■ **DATA PROVIDED**:
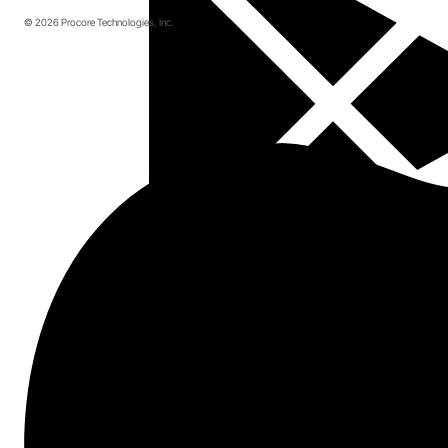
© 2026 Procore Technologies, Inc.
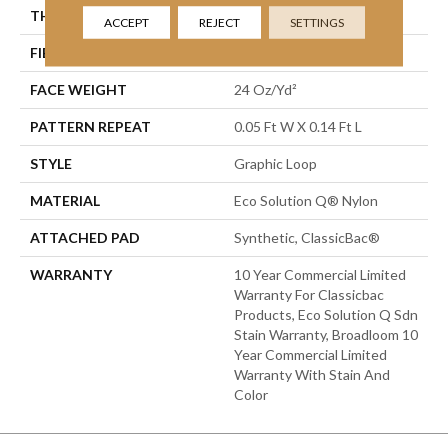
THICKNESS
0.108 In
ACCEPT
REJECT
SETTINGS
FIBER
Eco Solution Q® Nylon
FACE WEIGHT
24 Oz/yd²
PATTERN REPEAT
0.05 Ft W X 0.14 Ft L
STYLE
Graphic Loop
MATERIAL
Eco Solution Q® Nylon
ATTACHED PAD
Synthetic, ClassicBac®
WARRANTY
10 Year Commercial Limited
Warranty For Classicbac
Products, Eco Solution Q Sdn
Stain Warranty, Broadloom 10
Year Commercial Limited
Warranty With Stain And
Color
* * *
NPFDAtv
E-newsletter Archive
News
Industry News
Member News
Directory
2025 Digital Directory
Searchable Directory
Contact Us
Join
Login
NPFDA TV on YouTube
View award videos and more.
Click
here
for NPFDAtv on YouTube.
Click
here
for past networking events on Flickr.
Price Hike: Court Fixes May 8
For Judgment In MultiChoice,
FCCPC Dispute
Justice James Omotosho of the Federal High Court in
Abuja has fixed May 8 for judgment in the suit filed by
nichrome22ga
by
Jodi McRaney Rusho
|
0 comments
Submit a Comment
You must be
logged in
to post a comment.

■ **ACTIVITY**:
Go through the lines above and copy any that contain "Year".

■ **TASK OUTPUT**:
10 Year Commercial Limited
Year Commercial Limited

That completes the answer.